Размыты не только эпохи, но и миры.
То, что принято называть внутренним миром, и то, что можно назвать улицей,
переливаются друг в друга. И безглазые лица, и отвар, и лихорадка,
и лунный серп — это все и вокруг поэта, и внутри его. И это
у него почти всегда так. В этом как раз его отличие от Маяковского и Гумилева.
Его герой никогда не смотрит на себя со стороны, он всегда то меланхолично, то яростно
распахнут в мир, а мир через «глазницы окон» — вливается в него.
Зеленым горячечным чадом
Вливалась в палату луна —
И мальчика, спящего рядом,
Прозрачно змеившимся ядом
Неслышно одела она.
Или не ядом, вином, и уж тут непонятно, что куда распахнуто и что
во что вливается:
Глазами солнечных зеркал
Весь город освещен,
И голова моя — бокал,
Невыпитый еще.
В этом мире нет ничего мертвого. Душу (или хотя бы тело) обретает
не только флора («Мой слабый звон приветствует и плачет. / Меня
хранят степные ковыли. / — Я здесь стою! / Я не могу иначе. /
Я — колокольчик ветренной земли!»), не только чугунная фауна («Квадрига
грифов дремлет на мосту»), не только дома («В дома, замученные астмой,
/ — Домой, сквозь холод мертвеца»), не только водные магистрали («Бросься,
ветер, в глаза каналам, / Сдуй повсюду седую пыль»), но даже и абстрактные
меры времени: «Наступил, с перегнившим дыханием, / Вислогубый и потненький
час».
Итак, снова о луне. Она, конечно, тоже живая. Птицу видно по полету —
она у него летит. И это, кажется, любимое им изобретение, а не случайная
метафора: «Как узорная тень балкона / От летящей в окне луны»;
«А в окнах моих луна / Летит голубым дельфином». Ее полет измеряет
время: «— Бьют часы! / Полет луны шафранной, / Одиноким, сдерживать не
нам!» Дальше расхождение: «— Лети, луна! Плети свой кокон, / Седая вечность —
шелкопряд!», вариант — «седое время — шелкопряд». Откуда взялся шелкопряд —
понятно: «лунный шелк», а вот вечность ли, время ли — похоже, поэту было
не так важно. Предметы и грезы у него покорно живут по закону вечного
возвращения. «Седая вечность» — сочетание знаменитое. Его прославила Ахматова:
«И даже „вечность поседела“, / Как сказано в одной прекрасной книге»

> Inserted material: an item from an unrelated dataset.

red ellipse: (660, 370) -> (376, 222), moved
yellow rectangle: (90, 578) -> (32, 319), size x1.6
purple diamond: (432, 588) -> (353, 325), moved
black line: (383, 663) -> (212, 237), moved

(«А в книгах я последнюю страницу…», 1943). По одним сведениям, «вечность
поседела» было сказано в одной прекрасной книге «Приключения Тома Сойера»,
а по иным, в другой — «Капитан Фракасс» Готье. И то и другое —
литература мальчишеская, скорее во вкусе Гумилева, чем Ахматовой. Вроде бы Гумилев
даже называл дилогию Марка Твена «Илиадой» и «Одиссеей» детства. Очень большое
искушение сказать, что не наигравшийся в индейцев и пиратов из-за войны
и болезни Роальд Мандельштам, поклонник Гумилева, относился к ним точно
так же. Стихотворения Ахматовой он читать не мог, а вот «Приключения Тома Сойера» и «Капитана Фракасса» не
мог, напротив, не читать.
Кокон шелкопряда как метафора времени или вечности тоже двоится: если
вечность, то нить безлична и бесконечна, а вот если время, то это старое
как мир название судьбы смертного. И снова здесь нет границы между большим
и малым. Собственная нить поэта была весьма тонкой: с детства — астма,
а с войны — костный туберкулез, затем — алкоголь, наркотики. Она,
собственно, и оборвалась довольно рано. Но была еще судьба мира, и тоже
не бесконечная. Ожидание и переживание неминуемой грядущей катастрофы неотделимо
от его стихов. Да, ожиданием катастрофы жил и русский символизм, но он-то дождался.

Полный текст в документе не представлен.